Movie Reviews
Abigail
"Abigail" is high-concept, low-intelligence horror where your mind has nowhere to turn but predicting the order and manner in which characters are killed off.
Abigail (2024)
The directing duo of Matt Bettinelli-Olpin and Tyler Gillett move on from the Scream franchise they revitalized with a couple of quick, well-received “requels” but stick to the horror genre in Abigail, a bloody and bonkers ride that filmmakers with less success would never be able to get made. At least less proven directors would not get to make it like this, with a $28 million budget and a high-profile wide release from Universal Pictures.
Thanks to the marketing department’s decision not to be coy, Abigail can, and likely will, be summed up in two words: vampire ballerina. The film establishes its titular 12-year-old (Alisha Weir of Netflix’s Matilda the Musical) early on as a prolific ballet dancer who rehearses on her own in an empty lavish theater.

Six strangers team up to abduct and sedate the girl. The specifics of the job are slowly revealed to them by their terse, professional organizer Lambert (Giancarlo Esposito), who insists the six maintain their anonymity and assigns them the names of Rat Pack members they’ll use for the next twenty-four hours. In that time, they are to babysit the kidnapped girl and wait for her wealthy, powerful father to pay a handsome ransom.
Our time is largely spent getting to know Abigail’s abductors. They include Joey (Scream‘s Melissa Barrera), a mother in recovery; Frank (Dan Stevens), a slick but volatile former detective; hard-drinking Quebecois enforcer Peter (Kevin Durand); former Marine “Don Rickles” (William Catlett); young hacker Sammy (Kathryn Newton); and derpy driver Dean (the late Angus Cloud of HBO’s “Euphoria”). For the kidnapping, each of the six is looking forward to a much-needed payday of $7 million. But while visions of dollar signs dance in their heads, the gang is disarmed to learn that Abigail’s father is the notorious kingpin Kristof Lazar. The bombshell is enough to send some of the captors heading for the mansion’s doors, only to find them locked and impenetrable.
Seems like it’s going to be a long night. It’s also going to be a violent night once Abigail reveals her nature as a powerful, near-immortal vampire. Of course, her captors begin dying off and turn against each other in distrust. With each new threat, the captors downgrade their hopes for the night from indefinite financial security to simply avoiding a painful demise.
The screenplay by Bettinelli-Olpin and Gillett’s repeat scribe Guy Busick (Ready or Not and their two Scream movies) and Irish journeyman Stephen Shields does a decent job of fleshing out characters and assigning them stakes and motivations. But it still settles into standard-issue horror movie narrative once it pits these relatively novice criminals against that fierce, fanged centuries-old girl in a tutu.

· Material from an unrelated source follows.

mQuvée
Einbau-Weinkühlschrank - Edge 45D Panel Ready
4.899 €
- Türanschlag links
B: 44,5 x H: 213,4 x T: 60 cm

At all times, the script and directors keep us a notch above bottom rung horror, but at no time do they reach for the elevated horror status that one of their Scream characters memorably voiced a preference for. This is merely high-concept, low-intelligence horror where your mind has nowhere to turn but predicting the order and manner in which characters are killed off. That design, of course, is an integral part of Scream and far too much horror to mention here. Gladly, Abigail has a sense of humor to its ridiculousness, which makes it easier to endure than comparably absurd genre works, but more of the comedy misses its mark than hits it.

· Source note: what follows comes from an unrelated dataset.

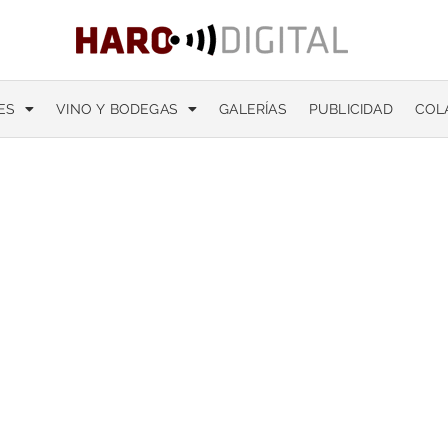
ES
VINO Y BODEGAS
GALERÍAS
PUBLICIDAD
COL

Abigail was announced to be in development just one year ago as a reboot of the 1936 Universal Classic Monsters film Dracula’s Daughter. That film does not seem particularly well or fondly remembered, so it’s not too surprising that Universal didn’t force that title on this.

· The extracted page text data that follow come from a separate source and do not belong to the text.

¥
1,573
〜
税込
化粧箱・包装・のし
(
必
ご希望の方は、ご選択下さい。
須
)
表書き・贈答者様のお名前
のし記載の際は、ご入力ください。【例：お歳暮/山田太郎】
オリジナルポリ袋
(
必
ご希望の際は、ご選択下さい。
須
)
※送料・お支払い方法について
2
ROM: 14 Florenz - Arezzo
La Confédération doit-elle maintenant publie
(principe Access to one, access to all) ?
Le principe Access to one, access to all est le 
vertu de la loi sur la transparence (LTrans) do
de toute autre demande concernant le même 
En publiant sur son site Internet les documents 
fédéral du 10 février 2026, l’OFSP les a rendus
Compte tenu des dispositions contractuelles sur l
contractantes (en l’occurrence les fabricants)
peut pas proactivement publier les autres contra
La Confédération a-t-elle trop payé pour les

Even without a recognizable brand in the title, Abigail is still expected to open in first place at the box office, where it faces more competition from Alex Garland’s Civil War in its second weekend than the two other films that are opening. If it meets expectations, the film should add to Bettinelli-Olpin and Gillett’s reputation for quickly made, clearly profitable slasher flicks. What it does not do for me is hold much creative hope for future post-Scream undertakings.